■ **Aim of the exercise**:
Transcribe verbatim the span of lines that opens with the line containing "tiết Hà Tĩnh ngày 7/8: Nhiều" and closes with the last line of the data below.

■ **Source records**:
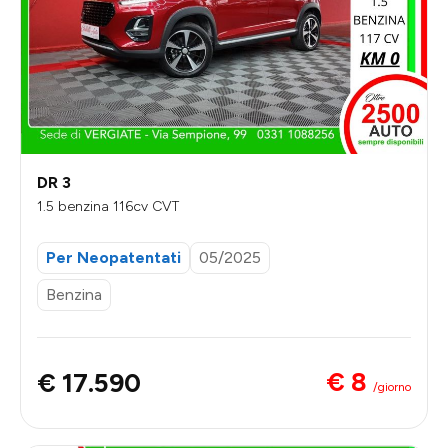
DR 3
1.5 benzina 116cv CVT
Per Neopatentati
05/2025
Benzina
€ 8
€ 17.590
/giorno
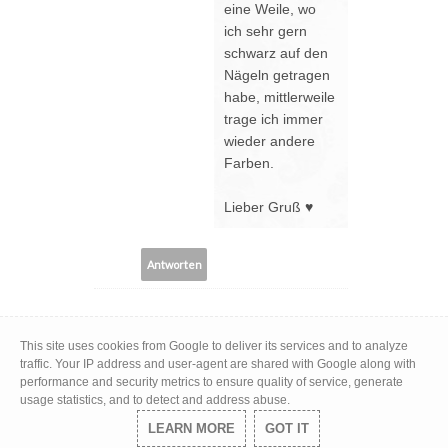
eine Weile, wo
ich sehr gern
schwarz auf den
Nägeln getragen
habe, mittlerweile
trage ich immer
wieder andere
Farben.
Lieber Gruß ♥
Antworten
SHELLY ABDALLAH
This site uses cookies from Google to deliver its services and to analyze
12 Juli, 2016
traffic. Your IP address and user-agent are shared with Google along with
performance and security metrics to ensure quality of service, generate
Ich hab den Nagellack
usage statistics, and to detect and address abuse.
auch Zuhause die Farbe
LEARN MORE
GOT IT
ist wirklich sehr schön.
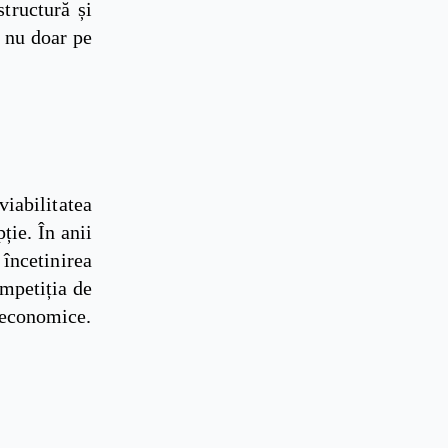
structură și
e nu doar pe
iabilitatea
ție. În anii
încetinirea
ompetiția de
neeconomice.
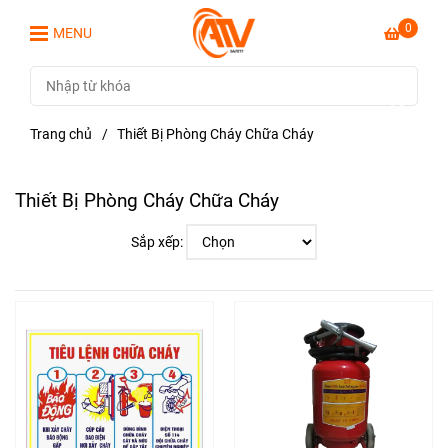
0
MENU
Trang chủ
/
Thiết Bị Phòng Cháy Chữa Cháy
Thiết Bị Phòng Cháy Chữa Cháy
Sắp xếp:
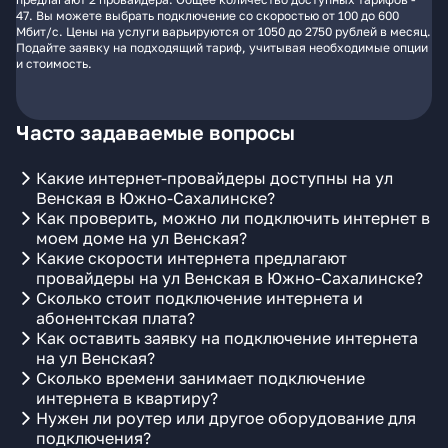
47. Вы можете выбрать подключение со скоростью от 100 до 600
Мбит/с. Цены на услуги варьируются от 1050 до 2750 рублей в месяц.
Подайте заявку на подходящий тариф, учитывая необходимые опции
и стоимость.
Часто задаваемые вопросы
Какие интернет-провайдеры доступны на ул
Венская в Южно-Сахалинске?
Как проверить, можно ли подключить интернет в
моем доме на ул Венская?
Какие скорости интернета предлагают
провайдеры на ул Венская в Южно-Сахалинске?
Сколько стоит подключение интернета и
абонентская плата?
Как оставить заявку на подключение интернета
на ул Венская?
Сколько времени занимает подключение
интернета в квартиру?
Нужен ли роутер или другое оборудование для
подключения?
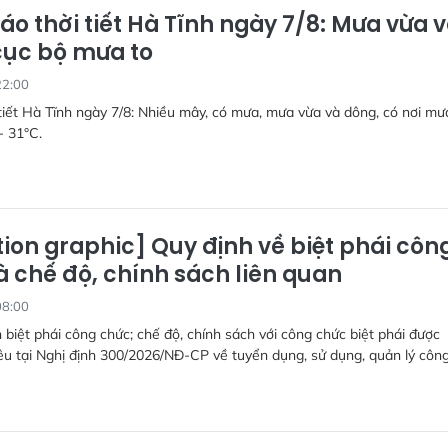
áo thời tiết Hà Tĩnh ngày 7/8: Mưa vừa 
cục bộ mưa to
22:00
tiết Hà Tĩnh ngày 7/8: Nhiều mây, có mưa, mưa vừa và dông, có nơi mưa
- 31°C.
ion graphic] Quy định về biệt phái côn
à chế độ, chính sách liên quan
08:00
 biệt phái công chức; chế độ, chính sách với công chức biệt phái được
u tại Nghị định 300/2026/NĐ-CP về tuyển dụng, sử dụng, quản lý côn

■ **Output**:
tiết Hà Tĩnh ngày 7/8: Nhiều mây, có mưa, mưa vừa và dông, có nơi mưa
- 31°C.
ion graphic] Quy định về biệt phái côn
à chế độ, chính sách liên quan
08:00
 biệt phái công chức; chế độ, chính sách với công chức biệt phái được
u tại Nghị định 300/2026/NĐ-CP về tuyển dụng, sử dụng, quản lý côn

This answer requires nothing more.